Therapeutic gas for the treatment of mitochondrial disorders

Abstract

The use of gaseous oxygen for the production of a therapeutic gas for inhalation by a patient who has been identified as a person with a mitochondrial disorder or a coenzyme Q10 deficiency, for the treatment of mitochondrial disorders or Q10 deficiencies is disclosed.
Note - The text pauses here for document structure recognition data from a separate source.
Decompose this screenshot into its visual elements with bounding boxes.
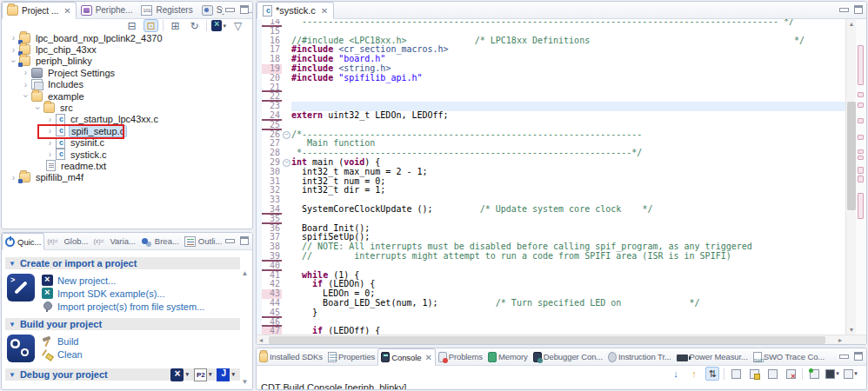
chevron-collapsed-icon[interactable]: › [21,80,30,89]
tree-item-systick-c[interactable]: ›systick.c [2,149,252,160]
dropdown-arrow-icon[interactable]: ▾ [231,371,235,378]
console-tab-problems[interactable]: Problems [436,348,485,365]
new-console-button[interactable]: ▾ [844,367,858,381]
mcux-new-button[interactable]: ▾ [211,19,226,32]
quickstart-tab-brea[interactable]: Brea... [138,233,182,249]
chevron-collapsed-icon[interactable]: › [9,33,18,43]
console-tab-swo-trace-co[interactable]: SWO Trace Co... [751,348,827,365]
code-line[interactable]: 32 int32_t dir = 1; [262,186,845,196]
code-line[interactable]: 24extern uint32_t LEDOn, LEDOff; [262,111,845,121]
tree-item-example[interactable]: ›example [2,90,252,102]
console-tab-debugger-con[interactable]: Debugger Con... [531,348,605,365]
section-collapse-icon[interactable]: ▼ [9,260,16,268]
explorer-tab-registers[interactable]: Registers [137,2,197,18]
diff-marker[interactable] [858,92,864,97]
link-build[interactable]: Build [42,335,83,347]
editor-horizontal-scrollbar[interactable]: ◂ ▸ [257,335,866,345]
minimize-icon[interactable] [839,6,848,14]
tree-item-periph-blinky[interactable]: ›periph_blinky [2,56,252,67]
diff-marker[interactable] [858,156,864,160]
quickstart-tab-outli[interactable]: Outli... [182,233,224,249]
maximize-icon[interactable] [240,5,249,14]
dropdown-arrow-icon[interactable]: ▾ [854,370,858,377]
scrollbar-thumb[interactable] [269,336,825,344]
view-menu-button[interactable]: ▽ [230,19,245,32]
diff-marker[interactable] [858,45,864,85]
tree-item-project-settings[interactable]: ›Project Settings [2,67,252,78]
maximize-icon[interactable] [854,5,863,14]
close-icon[interactable]: ✕ [321,6,328,16]
dropdown-arrow-icon[interactable]: ▾ [209,371,212,378]
code-line[interactable]: 21 [262,83,845,93]
chevron-collapsed-icon[interactable]: › [9,173,18,182]
refresh-button[interactable]: ↻ [187,19,202,32]
link-import-project-s-from-file-system[interactable]: Import project(s) from file system... [42,301,204,312]
diff-marker[interactable] [858,193,864,219]
fold-marker-icon[interactable] [282,130,291,140]
diff-marker[interactable] [858,103,864,108]
quickstart-tab-varia[interactable]: Varia... [90,233,137,249]
section-heading-debug-your-project[interactable]: ▼Debug your project▾▾▾ [5,368,240,381]
console-tab-memory[interactable]: Memory [485,348,531,365]
open-console-button[interactable] [807,367,821,381]
chevron-collapsed-icon[interactable]: › [45,138,55,148]
mcux-probe-button[interactable]: ▾ [170,368,189,381]
minimize-icon[interactable] [839,353,848,361]
quickstart-tab-quic[interactable]: Quic... [2,233,44,250]
overview-ruler[interactable] [856,19,866,335]
explorer-tab-periphe[interactable]: Periphe... [77,2,137,18]
code-line[interactable]: 14 -------------------------------------… [262,19,845,27]
explorer-tab-project[interactable]: Project ...✕ [2,2,77,19]
editor-body[interactable]: 14 -------------------------------------… [257,19,866,335]
chevron-expanded-icon[interactable]: › [33,103,43,113]
chevron-collapsed-icon[interactable]: › [21,68,30,77]
code-line[interactable]: 39 // interrupts might attempt to run a … [262,252,845,262]
collapse-all-button[interactable]: ⊟ [124,19,139,32]
chevron-collapsed-icon[interactable]: › [45,115,55,124]
chevron-collapsed-icon[interactable]: › [9,45,18,55]
link-new-project[interactable]: New project... [42,275,204,286]
code-line[interactable]: 22 [262,92,845,102]
diff-marker[interactable] [858,149,864,154]
display-console-button[interactable]: ▾ [825,367,839,381]
code-line[interactable]: 47 if (LEDOff) { [262,327,845,335]
scroll-up-button[interactable]: ↑ [687,367,701,381]
link-clean[interactable]: Clean [42,348,83,360]
code-line[interactable]: 44 Board_LED_Set(num, 1); /* Turn specif… [262,299,845,308]
editor-vertical-scrollbar[interactable]: ▲ ▼ [845,19,856,335]
pemicro-probe-button[interactable]: ▾ [194,368,212,381]
tree-item-includes[interactable]: ›Includes [2,79,252,90]
console-tab-power-measur[interactable]: Power Measur... [674,348,751,365]
link-import-sdk-example-s[interactable]: Import SDK example(s)... [42,288,204,299]
code-line[interactable]: 20#include "spifilib_api.h" [262,74,845,83]
code-line[interactable]: 45 } [262,308,845,318]
show-stdout-lock-button[interactable] [747,367,761,381]
section-collapse-icon[interactable]: ▼ [9,371,16,379]
diff-marker[interactable] [858,176,864,182]
link-with-editor-button[interactable]: ⊡ [144,19,158,32]
fold-marker-icon[interactable] [282,158,291,168]
tree-item-spifilib-m4f[interactable]: ›spifilib_m4f [2,172,252,183]
tree-item-lpc-board-nxp-lpclink2-4370[interactable]: ›lpc_board_nxp_lpclink2_4370 [2,32,252,43]
dropdown-arrow-icon[interactable]: ▾ [223,23,226,30]
dropdown-arrow-icon[interactable]: ▾ [836,370,839,377]
section-heading-build-your-project[interactable]: ▼Build your project [5,318,240,330]
diff-marker[interactable] [858,135,864,140]
clear-console-button[interactable] [784,367,798,381]
maximize-icon[interactable] [240,236,249,245]
chevron-collapsed-icon[interactable]: › [45,149,55,159]
pin-console-button[interactable] [729,367,743,381]
tree-item-src[interactable]: ›src [2,102,252,113]
close-icon[interactable]: ✕ [63,6,70,16]
scroll-right-arrow-icon[interactable]: ▸ [838,336,842,344]
editor-tab-systick-c[interactable]: *systick.c✕ [257,2,334,19]
quickstart-scrollbar[interactable]: ▲ ▼ [240,257,250,388]
minimize-icon[interactable] [225,6,234,14]
scroll-down-button[interactable]: ↓ [669,367,683,381]
scroll-left-arrow-icon[interactable]: ◂ [259,336,263,344]
close-icon[interactable]: ✕ [424,353,431,362]
section-heading-create-or-import-a-project[interactable]: ▼Create or import a project [5,257,240,269]
minimize-icon[interactable] [225,237,234,245]
chevron-expanded-icon[interactable]: › [9,56,18,66]
diff-marker[interactable] [858,118,864,123]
For the first time a non-invasive method is disclosed, upon what the body's own level of Q10 can be raised significantly without further interventions.

Claims

1. A method for the treatment of mitochondrial disorders or coenzyme Q10 deficiencies, the method comprising: a) identifying a person with a mitochondrial disorder or a coenzyme Q10 deficiency; and b) administering to the person via inhalation a therapeutic gas comprising gaseous oxygen in the form of an intermittent hypoxia-hyperoxia therapy, wherein sessions of inhalation of hypoxygenic and hyperoxygenic gases alternate and wherein the concentration of oxygen in the therapeutic gas is from about 15 Vol-% to about 9 Vol-% for a hypoxia session; wherein inhalation of the gas is performed in at least two time sessions, one of the time sessions being a hypoxia session of 6 minutes in which the concentration of oxygen in the therapeutic gas is 12 Vol-% and another of the time sessions being a hyperoxia session of 3 minutes in which the concentration of the oxygen in the therapeutic gas is 44 Vol-% and wherein the inhalation of the therapeutic gas results in an increase of coenzyme Q10 to a therapeutic range of 2.5 mg/l in plasma of the person.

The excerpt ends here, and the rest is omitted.